Mi sono sempre domandato cosa non c’è in questa stupenda parabola che, anche se letta ripetutamente, è sempre nuova. Ho provato a ricercare la risposta negli atteggiamenti del padre … ho provato a scorgere qualche neo nel suo modo di accogliere o qualche screpolatura nel suo atteggiamento … oppure fosse qualche atteggiamento di discriminazione fatto nei confronti di un figlio o dell’altro, ma ho avuto notevoli difficoltà a trovare qualcosa che mi potesse fornire una risposta.
Eppure in questa parabola, dove fin dai primi versetti paradossalmente i pubblicani e i peccatori non sono più lontani, certamente dovrà esserci qualche imperfezione o qualcosa che scricchiola.
Scava scava, forse ci sono: … in questa parabola, che più che essere parabola è una proposta, manca … la mamma. Sarà forse passata a miglior vita oppure è là dietro i fornelli, relegata in un angolo per quell’assurdo modo di concepire la donna più come una cosa che come una persona? Oppure è nell’altra stanza della casa quasi a essere una “vestale” di lungo corso che trova nella preghiera il suo modo migliore di comunicare con il marito e i suoi figli? Oppure è nascosta e noi, miopi esseri, da sempre non siamo mai riusciti a intravedere uno spicchio della sua presenza?

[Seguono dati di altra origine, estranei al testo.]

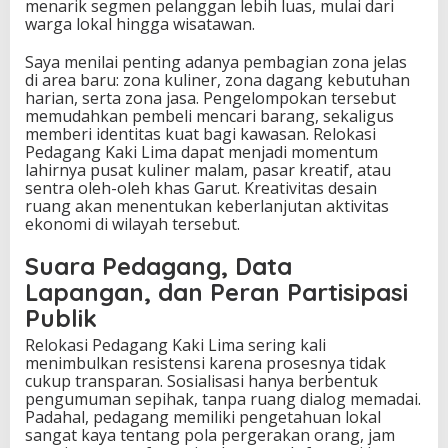
menarik segmen pelanggan lebih luas, mulai dari
warga lokal hingga wisatawan.
Saya menilai penting adanya pembagian zona jelas
di area baru: zona kuliner, zona dagang kebutuhan
harian, serta zona jasa. Pengelompokan tersebut
memudahkan pembeli mencari barang, sekaligus
memberi identitas kuat bagi kawasan. Relokasi
Pedagang Kaki Lima dapat menjadi momentum
lahirnya pusat kuliner malam, pasar kreatif, atau
sentra oleh-oleh khas Garut. Kreativitas desain
ruang akan menentukan keberlanjutan aktivitas
ekonomi di wilayah tersebut.
Suara Pedagang, Data
Lapangan, dan Peran Partisipasi
Publik
Relokasi Pedagang Kaki Lima sering kali
menimbulkan resistensi karena prosesnya tidak
cukup transparan. Sosialisasi hanya berbentuk
pengumuman sepihak, tanpa ruang dialog memadai.
Padahal, pedagang memiliki pengetahuan lokal
sangat kaya tentang pola pergerakan orang, jam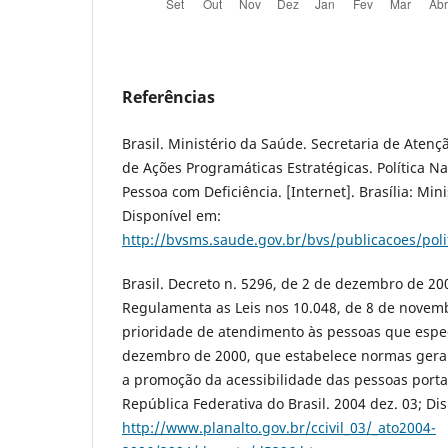
Referências
Brasil. Ministério da Saúde. Secretaria de Aten
de Ações Programáticas Estratégicas. Política N
Pessoa com Deficiência. [Internet]. Brasília: Min
Disponível em:
http://bvsms.saude.gov.br/bvs/publicacoes/poli
Brasil. Decreto n. 5296, de 2 de dezembro de 200
Regulamenta as Leis nos 10.048, de 8 de novem
prioridade de atendimento às pessoas que especi
dezembro de 2000, que estabelece normas gerais
a promoção da acessibilidade das pessoas porta D
República Federativa do Brasil. 2004 dez. 03; Di
http://www.planalto.gov.br/ccivil_03/_ato2004-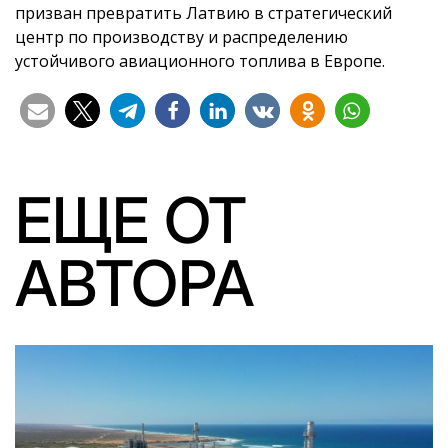
призван превратить Латвию в стратегический
центр по производству и распределению
устойчивого авиационного топлива в Европе.
ЕЩЕ ОТ
АВТОРА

Eppure la mamma in questa parabola dovrà esserci!
Il figlio minore forse non l’avrà mai calcolata. Tutto ricurvo sul suo io e incentrato sul suo orgoglio. Partito e … poi ritornato. Che cosa aveva lasciato prima di partire? Che cosa pensava di trovare al suo ritorno? E se prima di partire avesse lasciato proprio la sua mamma? Comincio a credere che è tornato perché gli mancava proprio lei, la sua mamma, il suo affetto, le sue carezze e i suoi baci.

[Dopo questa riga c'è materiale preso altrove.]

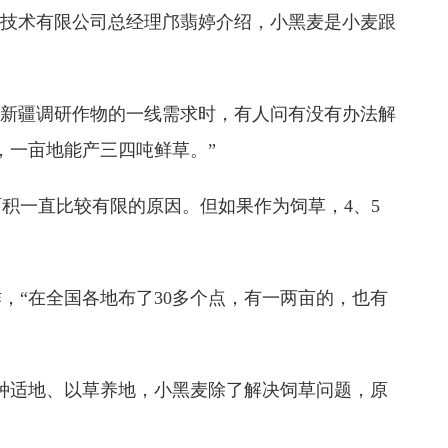
技术有限公司总经理邝翡婷介绍，小黑麦是小麦跟
新疆调研作物的一线需求时，有人问有没有办法解
，一亩地能产三四吨鲜草。”
一直比较有限的原因。但如果作为饲草，4、5
“在全国各地布了30多个点，有一两亩的，也有
种适地、以草养地，小黑麦除了解决饲草问题，原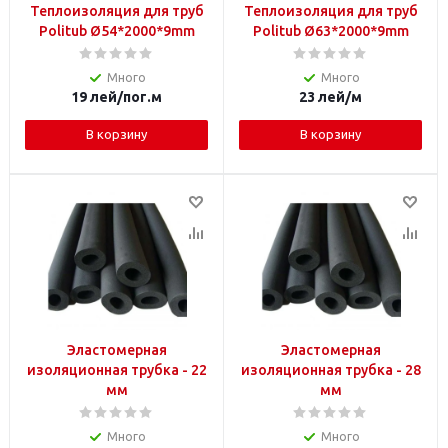
Теплоизоляция для труб
Теплоизоляция для труб
Politub Ø54*2000*9mm
Politub Ø63*2000*9mm
Много
Много
19
лей
/пог.м
23
лей
/м
В корзину
В корзину
Эластомерная
Эластомерная
изоляционная трубка - 22
изоляционная трубка - 28
мм
мм
Много
Много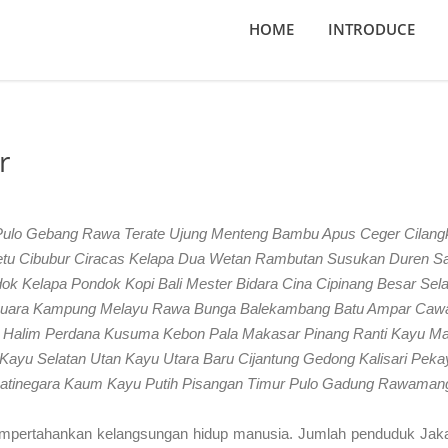
HOME
INTRODUCE
r
 Pulo Gebang Rawa Terate Ujung Menteng Bambu Apus Ceger Cilang
tu Cibubur Ciracas Kelapa Dua Wetan Rambutan Susukan Duren Sa
k Kelapa Pondok Kopi Bali Mester Bidara Cina Cipinang Besar Sela
g Muara Kampung Melayu Rawa Bunga Balekambang Batu Ampar Caw
yu Halim Perdana Kusuma Kebon Pala Makasar Pinang Ranti Kayu Ma
ayu Selatan Utan Kayu Utara Baru Cijantung Gedong Kalisari Peka
 Jatinegara Kaum Kayu Putih Pisangan Timur Pulo Gadung Rawaman
empertahankan kelangsungan hidup manusia. Jumlah penduduk Jaka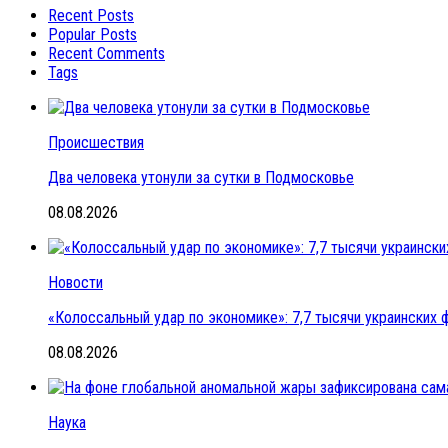
Recent Posts
Popular Posts
Recent Comments
Tags
Происшествия
Два человека утонули за сутки в Подмосковье
08.08.2026
Новости
«Колоссальный удар по экономике»: 7,7 тысячи украинских ф
08.08.2026
Наука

Il padre sempre pronto a relazionarsi con tutti, e con i suoi due figli in primis, non solo aspetta il figlio perduto; lo accoglie e lo festeggia come un re. Gli apre la casa mostrando che ogni richiedente perdono non è mai un intruso. Ma perché non è uscito con sua moglie? Perché non l’ha coinvolta in questa triste vicenda conclusasi a lieto fine? Per il suo bieco maschilismo ebraico oppure per il suo non volersi sentire inferiore dinanzi ai servi coinvolti nella preparazione della grande festa? E poi … perché non ha aspettato il figlio maggiore che tornasse dai campi per essere tutti presenti alla festa del ritorno?
Il figlio maggiore, il predestinato all’azienda, il lavoratore indefesso ha il pieno diritto di protestare. Come fa a vedere la bontà in questo padre che non lo calcola nemmeno. Certamente avrà pronunziato una frase ad alta voce: se ci fosse stata mamma … questo non sarebbe successo!

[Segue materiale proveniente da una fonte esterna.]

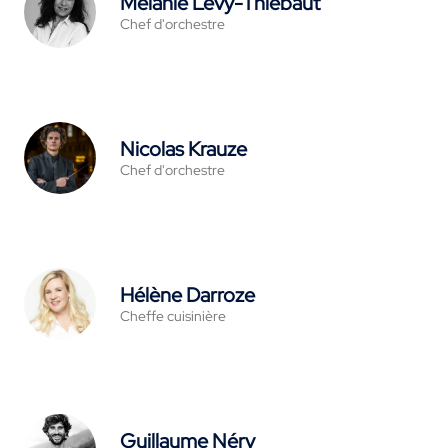
Mélanie Levy-Thiébaut
Chef d'orchestre
Nicolas Krauze
Chef d'orchestre
Hélène Darroze
Cheffe cuisinière
Guillaume Néry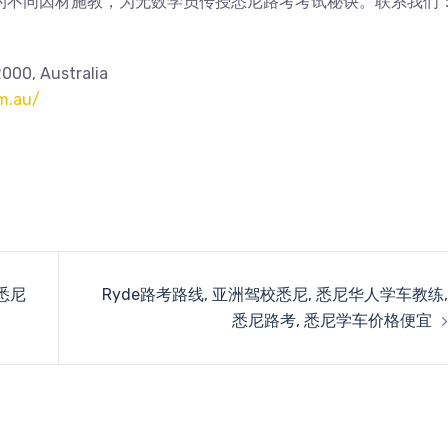
的不同因材施教，为无数学员传授悉尼路考考试秘诀。联系我们
00, Australia
m.au/
,悉尼
Ryde路考路线, 亚洲驾校悉尼, 悉尼华人学车教练,
悉尼路考, 悉尼学车价格便宜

Ma … il padre, uscendo, lo prega di entrare.
Allora … ho capito. Ho capito anche il nome della mamma dei due figli. Ho capito che la moglie del padre dei figli non manca in questa parabola e che è proprio lei il personaggio centrale in questo racconto.
Il suo nome è rahamin, che tradotto vuol dire misericordia, anzi di più vuol dire utero. Sì … il padre chiede ai suoi figli di entrare nella casa dove c’è una mamma che li ama. E’ la stessa mamma che li ha generati e che oggi chiede loro di diventare figli veri che sappiano generare altri figli.
E’ proprio quello il nome della mamma che non manca più in questa parabola. E’ proprio quello il nome nuovo che ci fa prima figli e poi genitori d’amore.
Basta entrare nell’utero dell’amore di Dio e sentirsi sempre a casa, sempre amati e riconciliati. Il nostro nome da oggi dovrà essere solo e sempre quello di rahamin per diventare i cristiani che sanno sempre tenere cuore e Chiesa aperti a tutti.
Solo misericordiando si può sempre entrare nell’utero di Dio.
Adesso ho proprio capito! Urge una Chiesa materna e datrice di vita, generatrice di vagiti. Una Chiesa/mamma che con il suo fare ci spinge a non rimanere sulla soglia dell’incertezza, ma che ci conduce a costruire sempre, con l’amore di una mamma, una casa aperta per tutti … nessuno escluso.